We finally add the column "place" that specifies the characteristics of the place that we partition into the following classes:
Restaurants, Mobile, Convenience Store, Grocery Store, Food Shop, Bakeries, Coffee Place, Other Goods (i.e., the places sells other products that are not food), Shopping, Services (i.e., if the place provides other types of services that are different than preparing foods), Entertainment/Event Place, Fitness/Sport Place, Teaching/School Place, Religious Place, Health & Medical Place, Pubs/Bars and Liquor Manufacturing.

In [14]:
bus_to_focus['place'] = ""
bus_to_focus['place'] = bus_to_focus['place'].astype(object)
for index, row in bus_to_focus.iterrows():
    lists = str(row["categories"]).split(", ")
    place = set()
    for ele in lists:
        if re.search("Restaurants|Bistros|Cafes|Cafeteria", ele):
            place.add("Restaurants")
        if re.search("Trucks|Vendors|Stands", ele):
            place.add("Mobile")
        if re.search("Convenience|Gas Stations", ele):
            place.add("Convenience Store")
        if re.search("Grocery|Health Markets|Organic Stores|Farmers Market", ele):
            place.add("Grocery Store")
        if re.search("Sea food Markets|Meat|Chicken|Cheese|Pasta|Beverage|Candy|Chocolatiers|Popcorn|Imported|Banks|Delis|Delicatessen|Butcher", ele):
            place.add("Food Shop")
        if re.search("Patisserie|Bakeries", ele):
            place.add("Bakeries")
        if re.search("Coffee|Tea", ele):
            place.add("Coffee Place")
        if re.search("Equipment|Supplies|Supply|Drugstores|Discount|Department|Home|Garden|Flower|Gift|Florist|Furniture|Hobby|Wholesale|Tobacco|Gear|Phones|Electronics|Toy|Paint|DVD|Antique|Bikes|Pet|Vitamins|Appliance|Thrift|Book|Goods|Bird|Glass|Skate|Tires|Mattresses|Rugs|Vintage|Automotive|Computer|Mag|Newspapers", ele):
            place.add("Other Goods")
        if re.search("Shopping|Fashion|Clothing|Wear|Shoe", ele):
            place.add("Shopping")
        if re.search("Service|Planning|Repair|Rental|Sewing|Sales|Design|Storage|Wash|Hotels|Dealers|Electricians|Dietitians|Nutritionists|Gardeners", ele):
            place.add("Services")
        if re.search("Entertainment|Venue|Dance|Karaoke|Cinema|Golf|Bowling|Performing|Galleries|Activities|Skating|Pool|Camps|Park|Stadium|Comedy|Leisure|Jazz|Social|Theater|Playcentre|Tours|Botanical|Beaches|Vinyl", ele):
            place.add("Entertainment/Event Place")
        if re.search("Active Life|GymYoga|Sports|Fitness|Cycling|Boxing|Barre|Cardio,Tennis|Soccer|Climbing|Biking", ele):
            place.add("Fitness/Sport Place")
        if re.search("Education|Child Care|Preschool|Schools|Colleges|BootCamps|Art Classes", ele):
            place.add("Teaching/School Place")
        if re.search("Religious|Churches|Synagogues", ele):
            place.add("Religious Place")
        if re.search("Health & Medical|Hospitals|Pharmancy|Health Care|Mental Health|Medical|Weight|Therapy", ele):
            place.add("Health & Medical Place")
        if (re.search("Nightlife|Bars|Beer|Wine|Gastropubs|Brewpubs|Whiskey|Pub|Champagne|Speakeasies", ele)):
            if (("Sushi" not in ele) & ("Juice" not in ele)):
                place.add("Pub/Bars")
        if re.search("Wineries|Cideries|Distilleries|Breweries", ele):
            place.add("Liquor Manufacturing")

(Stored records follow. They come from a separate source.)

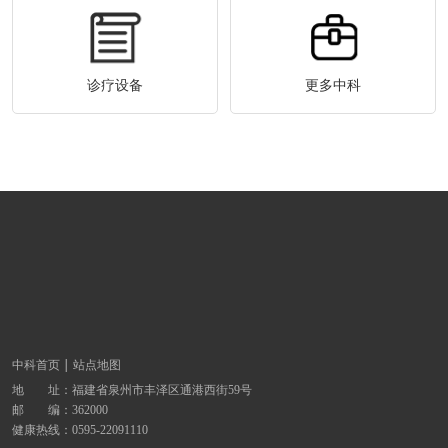
诊疗设备
更多中科
中科首页
站点地图
地 址：
福建省泉州市丰泽区通港西街59号
邮 编：362000
健康热线：
0595-22091110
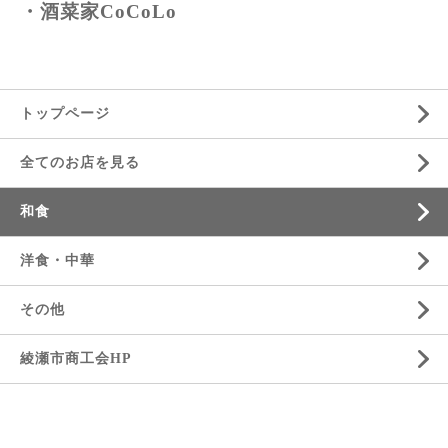
・酒菜家CoCoLo
トップページ
全てのお店を見る
和食
洋食・中華
その他
綾瀬市商工会HP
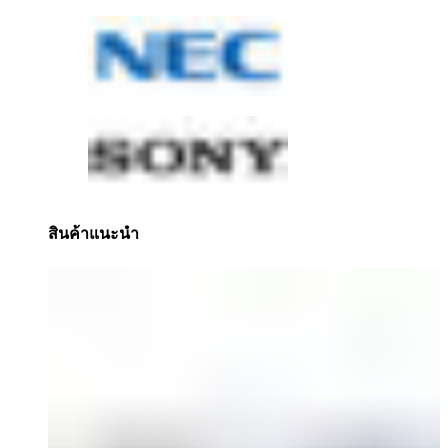
สินค้าแนะนำ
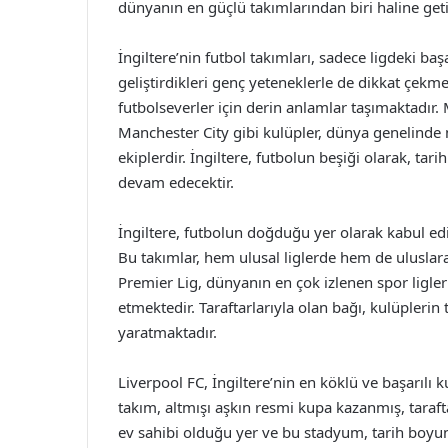
dünyanın en güçlü takımlarından biri haline geti
İngiltere’nin futbol takımları, sadece ligdeki başa
geliştirdikleri genç yeteneklerle de dikkat çekmek
futbolseverler için derin anlamlar taşımaktadır.
Manchester City gibi kulüpler, dünya genelinde 
ekiplerdir. İngiltere, futbolun beşiği olarak, t
devam edecektir.
İngiltere, futbolun doğduğu yer olarak kabul edi
Bu takımlar, hem ulusal liglerde hem de uluslarar
Premier Lig, dünyanın en çok izlenen spor ligle
etmektedir. Taraftarlarıyla olan bağı, kulüplerin t
yaratmaktadır.
Liverpool FC, İngiltere’nin en köklü ve başarılı
takım, altmışı aşkın resmi kupa kazanmış, tarafta
ev sahibi olduğu yer ve bu stadyum, tarih boyun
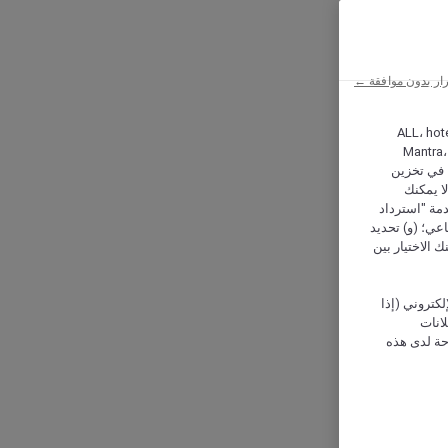
ار بدون موافقة ←
ALL، hotel،
Mantra،
 و Hera، ترغب شركة أكور (Accor) وشركاؤها في تخزين
ا يمكنك
دمة "استرداد
تماعي؛ (و) تحديد
 الاختيار بين
كتروني (إذا
إعلانات
حة لدى هذه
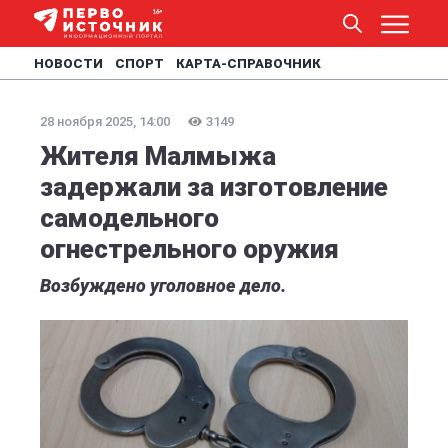
НОВОСТИ
СПОРТ
КАРТА-СПРАВОЧНИК
28 ноября 2025, 14:00
3149
Жителя Малмыжа
задержали за изготовление
самодельного
огнестрельного оружия
Возбуждено уголовное дело.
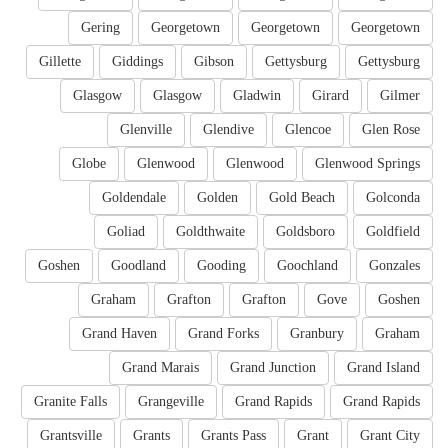
Gering
Georgetown
Georgetown
Georgetown
Gillette
Giddings
Gibson
Gettysburg
Gettysburg
Glasgow
Glasgow
Gladwin
Girard
Gilmer
Glenville
Glendive
Glencoe
Glen Rose
Globe
Glenwood
Glenwood
Glenwood Springs
Goldendale
Golden
Gold Beach
Golconda
Goliad
Goldthwaite
Goldsboro
Goldfield
Goshen
Goodland
Gooding
Goochland
Gonzales
Graham
Grafton
Grafton
Gove
Goshen
Grand Haven
Grand Forks
Granbury
Graham
Grand Marais
Grand Junction
Grand Island
Granite Falls
Grangeville
Grand Rapids
Grand Rapids
Grantsville
Grants
Grants Pass
Grant
Grant City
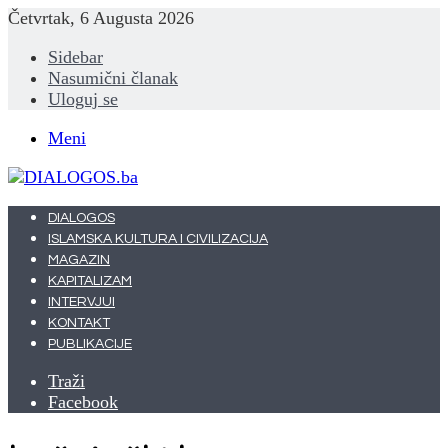
Četvrtak, 6 Augusta 2026
Sidebar
Nasumični članak
Uloguj se
Meni
DIALOGOS
ISLAMSKA KULTURA I CIVILIZACIJA
MAGAZIN
KAPITALIZAM
INTERVJUI
KONTAKT
PUBLIKACIJE
Traži
Facebook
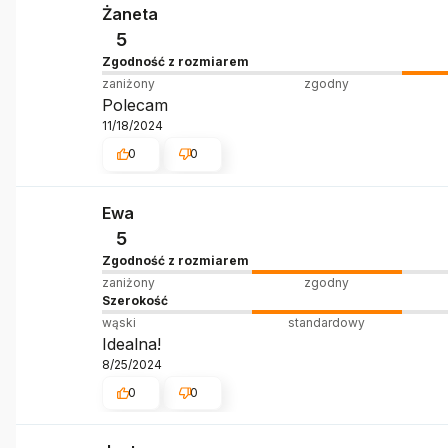
Żaneta
5
Zgodność z rozmiarem
zaniżony
zgodny
Polecam
11/18/2024
0
0
Ewa
5
Zgodność z rozmiarem
zaniżony
zgodny
Szerokość
wąski
standardowy
Idealna!
8/25/2024
0
0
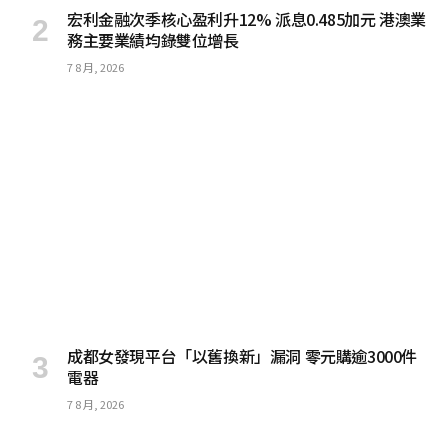
宏利金融次季核心盈利升12% 派息0.485加元 港澳業
務主要業績均錄雙位增長
7 8 月, 2026
成都女發現平台「以舊換新」漏洞 零元購逾3000件
電器
7 8 月, 2026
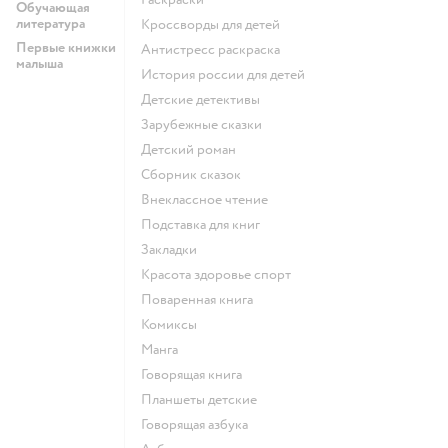
Обучающая
литература
кроссворды для детей
Первые книжки
антистресс раскраска
малыша
история россии для детей
детские детективы
зарубежные сказки
детский роман
сборник сказок
внеклассное чтение
подставка для книг
закладки
красота здоровье спорт
поваренная книга
комиксы
манга
говорящая книга
Планшеты детские
говорящая азбука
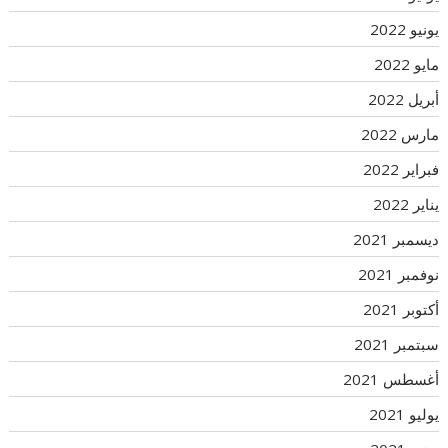
يونيو 2022
مايو 2022
أبريل 2022
مارس 2022
فبراير 2022
يناير 2022
ديسمبر 2021
نوفمبر 2021
أكتوبر 2021
سبتمبر 2021
أغسطس 2021
يوليو 2021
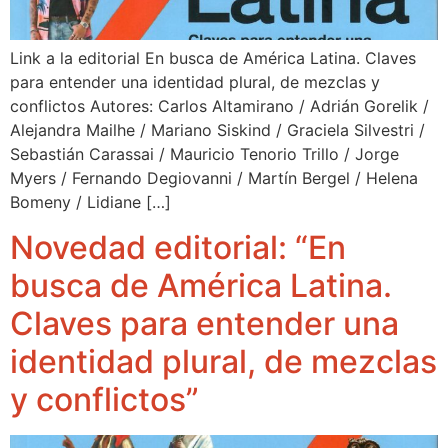
Link a la editorial En busca de América Latina. Claves
para entender una identidad plural, de mezclas y
conflictos Autores: Carlos Altamirano / Adrián Gorelik /
Alejandra Mailhe / Mariano Siskind / Graciela Silvestri /
Sebastián Carassai / Mauricio Tenorio Trillo / Jorge
Myers / Fernando Degiovanni / Martín Bergel / Helena
Bomeny / Lidiane […]
Novedad editorial: “En
busca de América Latina.
Claves para entender una
identidad plural, de mezclas
y conflictos”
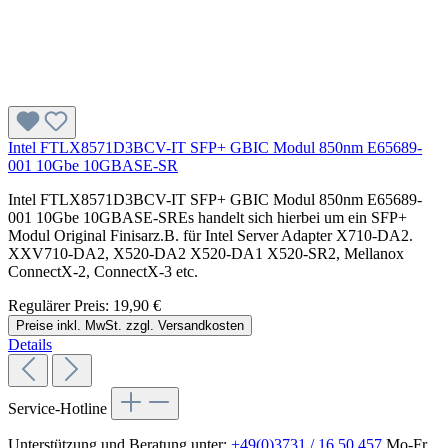
Intel FTLX8571D3BCV-IT SFP+ GBIC Modul 850nm E65689-
001 10Gbe 10GBASE-SR
Intel FTLX8571D3BCV-IT SFP+ GBIC Modul 850nm E65689-
001 10Gbe 10GBASE-SREs handelt sich hierbei um ein SFP+
Modul Original Finisarz.B. für Intel Server Adapter X710-DA2.
XXV710-DA2, X520-DA2 X520-DA1 X520-SR2, Mellanox
ConnectX-2, ConnectX-3 etc.
Regulärer Preis:
19,90 €
Preise inkl. MwSt. zzgl. Versandkosten
Details
Service-Hotline
Unterstützung und Beratung unter:
+49(0)3731 / 16 50 457
Mo-Fr,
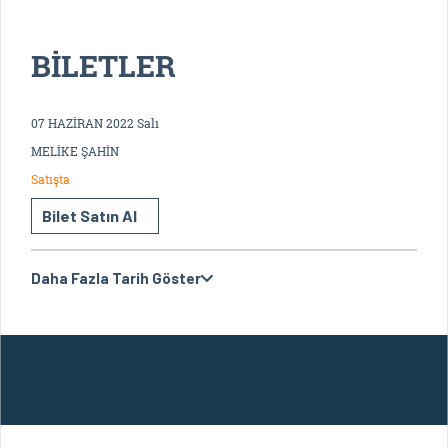
BİLETLER
07 HAZİRAN 2022 Salı
MELİKE ŞAHİN
Satışta
Bilet Satın Al
Daha Fazla Tarih Göster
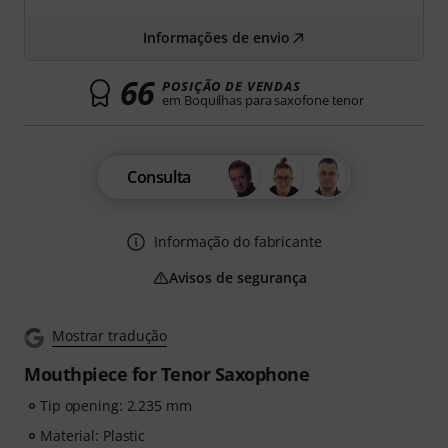
Informações de envio
66
POSIÇÃO DE VENDAS
em Boquilhas para saxofone tenor
Consulta
Informação do fabricante
Avisos de segurança
Mostrar tradução
Mouthpiece for Tenor Saxophone
Tip opening: 2.235 mm
Material: Plastic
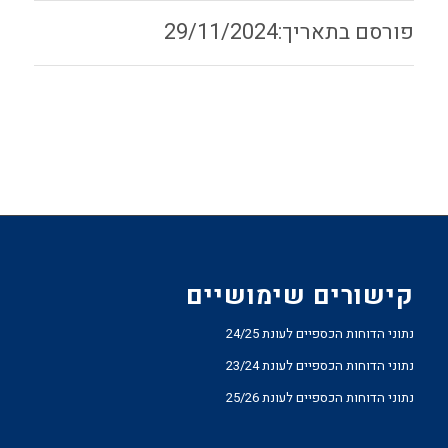
29/11/2024
קישורים שימושיים
נתוני הדוחות הכספיים לעונת 24/25
נתוני הדוחות הכספיים לעונת 23/24
נתוני הדוחות הכספיים לעונת 25/26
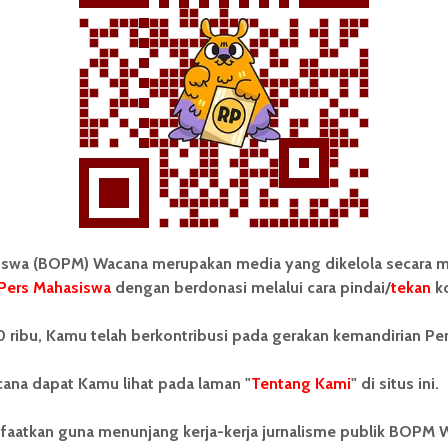
Rosinda Simanullang
8 Desember 2021
10 menit waktu baca
CERPEN
Cangkir Sang Nasib
wa (BOPM) Wacana merupakan media yang dikelola secara m
Pers Mahasiswa
dengan berdonasi melalui cara pindai/
tekan
ko
 ribu, Kamu telah berkontribusi pada gerakan kemandirian Pe
Sagitarius Marbun
17 Februari 2021
8 menit waktu baca
ana dapat Kamu lihat pada laman "
Tentang Kami
" di situs ini.
faatkan guna menunjang kerja-kerja jurnalisme publik BOPM 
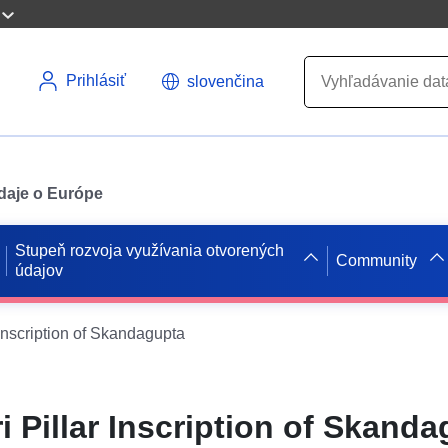
Prihlásiť
slovenčina
údaje o Európe
Stupeň rozvoja využívania otvorených
Community
údajov
 Inscription of Skandagupta
i Pillar Inscription of Skand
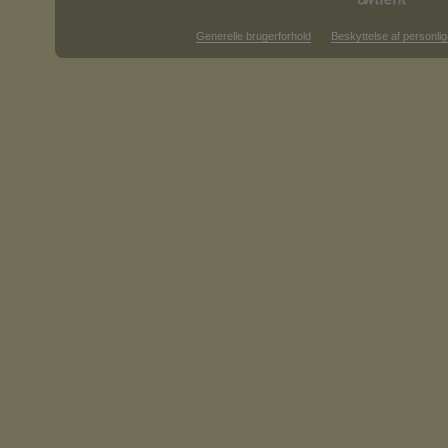
Generelle brugerforhold
Beskyttelse af personlig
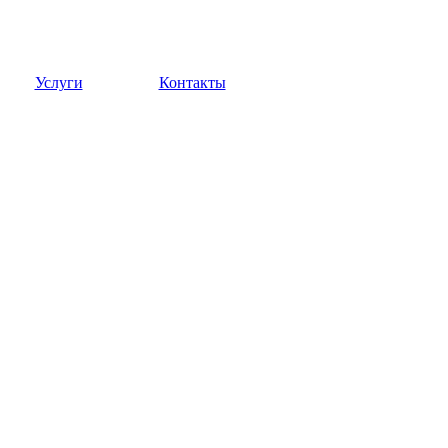
Услуги
Контакты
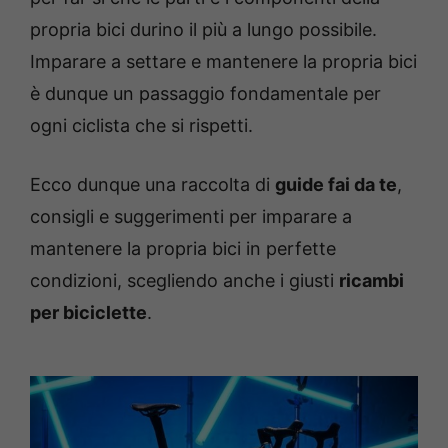
propria bici durino il più a lungo possibile.
Imparare a settare e mantenere la propria bici
è dunque un passaggio fondamentale per
ogni ciclista che si rispetti.
Ecco dunque una raccolta di
guide fai da te
,
consigli e suggerimenti per imparare a
mantenere la propria bici in perfette
condizioni, scegliendo anche i giusti
ricambi
per biciclette
.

    bus_to_focus.at[index, "place"] = place

## Next Steps

We next explore how the information of the restaurants is associated with the type of violations detected during inspection of the restaurants.

In particular, we examine if there is association between the cuisine, the types of foods, or the characteristics (or description) of the place and the types of violations. We also examine in which neighborhood or areas, violations occur more and how the number of each type of violation is evolving across time and seasons. We also check if the age, price range and the number of stars of the restaurant can be associated to the type of violations detected. 

We will also examine the reviews that were available before each inspection to check for any words or phrases that could indicate any possible violations.

The idea is to collect all possible information about each restaurant that could indicate which restaurants are more likely to make a violation, so that health inspectors can prioritize their inspection efforts.